La course à l'Obama, par Marion Van Renterghem

Le premier ministre irlandais, Brian Cowen, les a bien eus : avec un chômage en hausse vertigineuse, son déficit public prévu à 11 % qui lui vaut une mauvaise note de l'agence de notation Standard & Poor, il est le seul dirigeant européen, après Gordon Brown, à avoir eu les faveurs de Barack Obama et du bureau Ovale. Quarante longues minutes, deux semaines avant le G20 de Londres, à parler crise mondiale, système bancaire, et même crimes terroristes en Irlande du Nord. Le président l'a assuré des prières des Américains. Victoire suprême, il a prononcé "Is féidir linn", ce qui, comme chacun sait, veut dire "Yes we can", en gaélique.

O'bama, tellement gaélique ! Les Irlandais se sont repassé la nouvelle en boucle : "Barack" a des racines irlandaises et avait jadis tenté de trouver dans son prénom de vieilles souches celtiques. Du côté de sa mère, on viendrait même du comté d'Offaly, le coin perdu de M. Cowen. "Nous sommes peut-être cousins", a dit M. Obama à un premier ministre émerveillé.
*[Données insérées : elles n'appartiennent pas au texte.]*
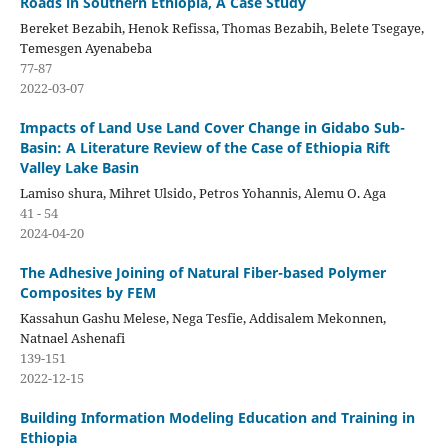
Roads in Southern Ethiopia, A Case Study
Bereket Bezabih, Henok Refissa, Thomas Bezabih, Belete Tsegaye,
Temesgen Ayenabeba
77-87
2022-03-07
Impacts of Land Use Land Cover Change in Gidabo Sub-
Basin: A Literature Review of the Case of Ethiopia Rift
Valley Lake Basin
Lamiso shura, Mihret Ulsido, Petros Yohannis, Alemu O. Aga
41 - 54
2024-04-20
The Adhesive Joining of Natural Fiber-based Polymer
Composites by FEM
Kassahun Gashu Melese, Nega Tesfie, Addisalem Mekonnen,
Natnael Ashenafi
139-151
2022-12-15
Building Information Modeling Education and Training in
Ethiopia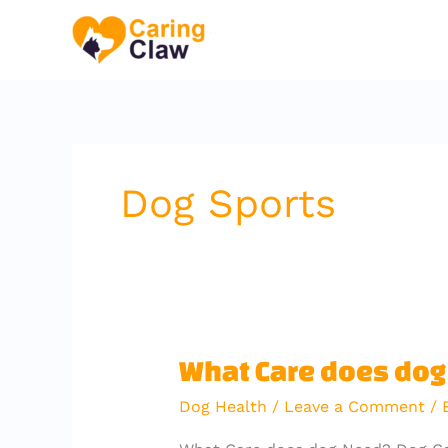
Skip
to
content
Dog Sports
What
What Care does do
Care
Dog Health
/
Leave a Comment
/ 
does
dog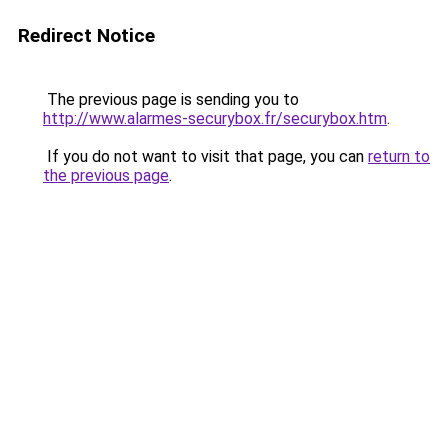
Redirect Notice
The previous page is sending you to
http://www.alarmes-securybox.fr/securybox.htm
.
If you do not want to visit that page, you can
return to
the previous page
.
Nicolas Sarkozy en aurait rêvé. Avec la nouvelle idole mondiale, il a tout essayé. Il avait réussi à inviter le candidat Obama à l'Elysée et à se trouver avec lui un point commun, leurs noms de famille venus d'ailleurs. Le jour de l'élection, il avait accompli ce coup de maître de lui envoyer le premier ses félicitations, une heure avant Gordon Brown, deux heures avant Angela Merkel, si vite, qu'il en avait oublié le "c" de Barack. Avec l'espoir fou d'être le premier à rencontrer l'élu, il avait fait préparer un avion pour s'envoler vers lui à Chicago, en novembre. Raté : la Maison Blanche a décliné. Et Gordon Brown, qui n'est pas le cousin irlandais mais le vieil allié britannique, a damé le pion à tout le monde : reçu à la Maison Blanche, le voilà hôte du G20, triomphant sur la photo.

Dans la course européenne à l'Obama, Le Figaro avait offert au président français son rêve : à sa "une", un photomontage de Nicolas Sarkozy et de Barack Obama, chacun face à face au téléphone, comme pour de vrai, alors qu'ils devaient se parler le lendemain. Mais pour l'autre rêve sarkozien, une étape d'Obama à Paris entre le G20 et le sommet de l'OTAN à Strasbourg, c'est encore raté. On espère encore qu'il viendra sur les plages de Normandie pour fêter le Débarquement, le 6 juin. En attendant, Nicolas Sarkozy et Angela Merkel n'auront droit qu'à une mini-rencontre en marge du sommet de l'OTAN.

Entre les Européens et Obama, l'amour est à sens unique. Les premiers sont persuadés que dans le monde multipolaire qui émerge, l'Amérique d'Obama a besoin d'eux. Finie, l'hyperpuissance née de la chute du mur ? Le président américain n'en est pas convaincu. Il n'a pas le temps de s'arrêter à Paris ni à Berlin, mais ira à Prague chez les eurosceptiques sans gouvernement et passera deux jours en Turquie, son allié stratégique de l'OTAN. Dans son discours d'investiture, comme l'a malicieusement relevé The Economist, il est un mot qu'il n'a pas prononcé une seule fois : Europe.